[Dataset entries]

======

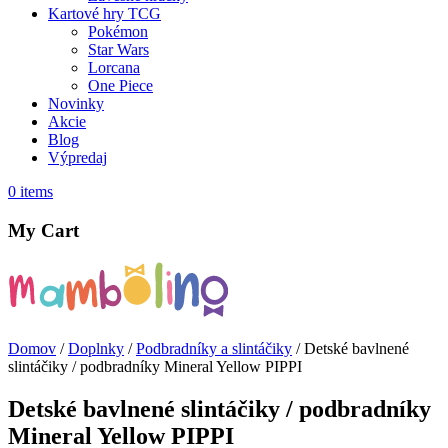
Kartové hry TCG
Pokémon
Star Wars
Lorcana
One Piece
Novinky
Akcie
Blog
Výpredaj
0
items
My Cart
Domov
/
Doplnky
/
Podbradníky a slintáčiky
/ Detské bavlnené
slintáčiky / podbradníky Mineral Yellow PIPPI
Detské bavlnené slintáčiky / podbradníky
Mineral Yellow PIPPI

======

Output the records verbatim without pictures.

Kartové hry TCG
Pokémon
Star Wars
Lorcana
One Piece
Novinky
Akcie
Blog
Výpredaj
0
items
My Cart
Domov
/
Doplnky
/
Podbradníky a slintáčiky
/ Detské bavlnené
slintáčiky / podbradníky Mineral Yellow PIPPI
Detské bavlnené slintáčiky / podbradníky
Mineral Yellow PIPPI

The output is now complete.